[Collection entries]
= Beginning of Section =
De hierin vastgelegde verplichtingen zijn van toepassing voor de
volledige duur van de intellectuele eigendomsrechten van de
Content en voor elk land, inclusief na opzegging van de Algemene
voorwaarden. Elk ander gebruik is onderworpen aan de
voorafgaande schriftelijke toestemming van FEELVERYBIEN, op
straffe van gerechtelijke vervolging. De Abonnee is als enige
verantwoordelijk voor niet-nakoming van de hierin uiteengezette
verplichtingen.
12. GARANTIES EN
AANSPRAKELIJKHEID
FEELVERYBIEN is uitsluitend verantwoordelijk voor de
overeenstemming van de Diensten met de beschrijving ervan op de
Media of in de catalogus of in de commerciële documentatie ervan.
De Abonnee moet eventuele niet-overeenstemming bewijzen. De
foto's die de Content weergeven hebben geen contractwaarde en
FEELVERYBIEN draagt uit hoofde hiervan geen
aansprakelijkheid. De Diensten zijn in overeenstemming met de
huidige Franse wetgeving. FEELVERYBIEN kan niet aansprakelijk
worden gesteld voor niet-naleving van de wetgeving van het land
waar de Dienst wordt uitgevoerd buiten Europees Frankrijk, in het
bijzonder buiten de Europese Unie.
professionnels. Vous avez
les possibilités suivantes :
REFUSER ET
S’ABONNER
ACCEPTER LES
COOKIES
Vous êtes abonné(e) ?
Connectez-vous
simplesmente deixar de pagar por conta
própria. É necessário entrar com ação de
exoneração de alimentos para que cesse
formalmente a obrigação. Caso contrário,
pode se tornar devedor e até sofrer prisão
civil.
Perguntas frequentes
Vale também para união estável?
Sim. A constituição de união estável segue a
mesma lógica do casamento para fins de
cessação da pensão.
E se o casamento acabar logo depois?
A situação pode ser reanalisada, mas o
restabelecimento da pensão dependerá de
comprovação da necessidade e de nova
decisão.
= End of Section =
= Beginning of Section =
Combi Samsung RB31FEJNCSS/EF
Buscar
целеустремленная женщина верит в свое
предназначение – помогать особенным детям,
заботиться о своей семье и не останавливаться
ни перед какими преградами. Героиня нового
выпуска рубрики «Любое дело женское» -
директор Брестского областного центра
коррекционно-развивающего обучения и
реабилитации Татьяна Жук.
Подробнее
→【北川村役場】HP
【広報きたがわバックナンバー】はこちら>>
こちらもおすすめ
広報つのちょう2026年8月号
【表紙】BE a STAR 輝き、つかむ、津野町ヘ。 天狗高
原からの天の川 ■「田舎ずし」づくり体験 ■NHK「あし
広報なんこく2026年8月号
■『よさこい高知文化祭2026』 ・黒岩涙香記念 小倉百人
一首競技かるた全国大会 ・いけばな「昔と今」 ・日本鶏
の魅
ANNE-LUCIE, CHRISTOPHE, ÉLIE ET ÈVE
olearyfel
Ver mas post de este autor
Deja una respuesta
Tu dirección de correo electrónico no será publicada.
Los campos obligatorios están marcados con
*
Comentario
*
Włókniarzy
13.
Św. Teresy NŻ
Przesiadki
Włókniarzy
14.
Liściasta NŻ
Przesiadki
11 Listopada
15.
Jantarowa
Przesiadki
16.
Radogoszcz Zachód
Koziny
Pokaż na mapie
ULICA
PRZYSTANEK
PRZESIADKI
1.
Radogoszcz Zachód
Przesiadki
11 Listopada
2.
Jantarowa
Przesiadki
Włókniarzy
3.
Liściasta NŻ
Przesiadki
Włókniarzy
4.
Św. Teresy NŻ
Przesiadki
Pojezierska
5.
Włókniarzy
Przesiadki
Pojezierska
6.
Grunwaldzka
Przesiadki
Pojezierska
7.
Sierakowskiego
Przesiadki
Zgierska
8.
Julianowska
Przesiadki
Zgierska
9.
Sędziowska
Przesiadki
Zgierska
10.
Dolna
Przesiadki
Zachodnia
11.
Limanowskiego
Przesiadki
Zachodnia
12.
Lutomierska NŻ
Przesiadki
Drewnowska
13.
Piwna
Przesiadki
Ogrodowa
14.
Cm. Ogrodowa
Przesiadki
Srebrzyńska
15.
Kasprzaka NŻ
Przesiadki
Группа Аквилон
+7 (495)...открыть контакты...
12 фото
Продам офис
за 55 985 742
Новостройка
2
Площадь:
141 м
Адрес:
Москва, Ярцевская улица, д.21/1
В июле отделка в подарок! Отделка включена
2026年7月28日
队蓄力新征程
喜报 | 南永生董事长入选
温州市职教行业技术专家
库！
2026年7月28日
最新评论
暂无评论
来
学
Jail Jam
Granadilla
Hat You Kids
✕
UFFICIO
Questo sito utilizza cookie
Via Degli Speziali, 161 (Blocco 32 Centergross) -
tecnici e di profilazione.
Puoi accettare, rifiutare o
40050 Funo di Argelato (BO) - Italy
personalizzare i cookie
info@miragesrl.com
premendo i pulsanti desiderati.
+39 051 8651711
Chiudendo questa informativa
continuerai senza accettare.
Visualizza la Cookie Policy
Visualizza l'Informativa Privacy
= End of Section =
▶ **Exercise goal**
Above are the records; repeat exactly the lines from the one holding "Limanowskiego" down to the one holding "40050 Funo di Argelato (BO) - Italy", end lines included.

▶ **Result**
Limanowskiego
Przesiadki
Zachodnia
12.
Lutomierska NŻ
Przesiadki
Drewnowska
13.
Piwna
Przesiadki
Ogrodowa
14.
Cm. Ogrodowa
Przesiadki
Srebrzyńska
15.
Kasprzaka NŻ
Przesiadki
Группа Аквилон
+7 (495)...открыть контакты...
12 фото
Продам офис
за 55 985 742
Новостройка
2
Площадь:
141 м
Адрес:
Москва, Ярцевская улица, д.21/1
В июле отделка в подарок! Отделка включена
2026年7月28日
队蓄力新征程
喜报 | 南永生董事长入选
温州市职教行业技术专家
库！
2026年7月28日
最新评论
暂无评论
来
学
Jail Jam
Granadilla
Hat You Kids
✕
UFFICIO
Questo sito utilizza cookie
Via Degli Speziali, 161 (Blocco 32 Centergross) -
tecnici e di profilazione.
Puoi accettare, rifiutare o
40050 Funo di Argelato (BO) - Italy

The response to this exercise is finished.